Eventually Thor turns up at the party, and he is not to be placated, nor withheld. Alternating with Loki's insults to him, he says four times that he will use his hammer to knock Loki's head off if he continues. Loki replies that for Thor alone he will leave the hall, because his threats are the only ones he fears. He then leaves.
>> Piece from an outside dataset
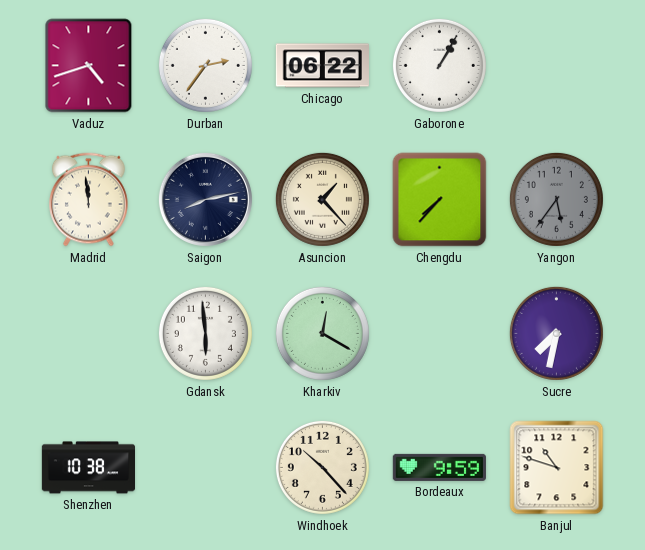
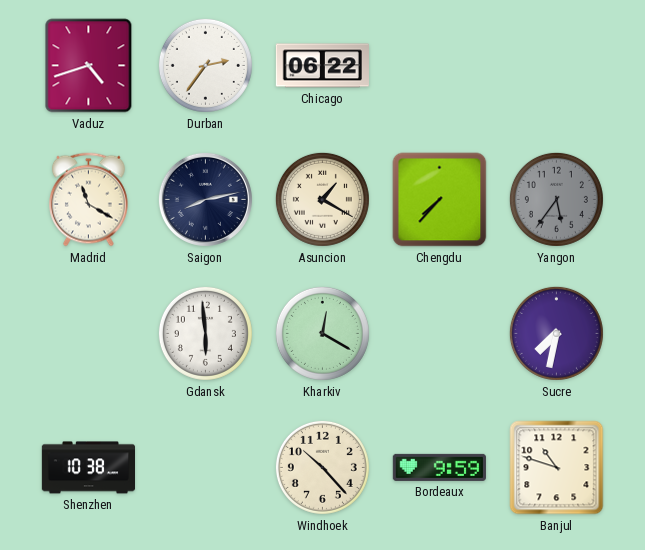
Gaborone: 1:05 -> none
Madrid: 11:59 -> 11:20
Asuncion: 1:23 -> 1:20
Finally there is a short piece of prose summarizing the tale of Loki's binding, which is told in fuller form in the Gylfaginning section of Snorri Sturluson's Prose Edda. Loki is chased by the gods, and caught after an unsuccessful attempt at disguising himself as a salmon. The entrails of his son Nari are used to bind him to three rocks above which Skaði places a serpent to drip venom on him. Loki's wife Sigyn remains by his side with a bowl to catch the venom; however, whenever she leaves to empty the bowl, venom falls on Loki, causing him to writhe in agony; this writhing was said to be the cause of earthquakes. The text says that Loki's other son, Narfi, was turned into a wolf, but does not make clear that he tears his brother apart; also in the Gylfaginning version it is a son of Loki named Váli whom the Æsir transform into a wolf and who kills Narfi. Some editors have therefore chosen to read the names Nari and Narvi as a mistake in the manuscript, and transcribe Nari as Váli. Nari and Narfi are otherwise considered to be variations of the same name.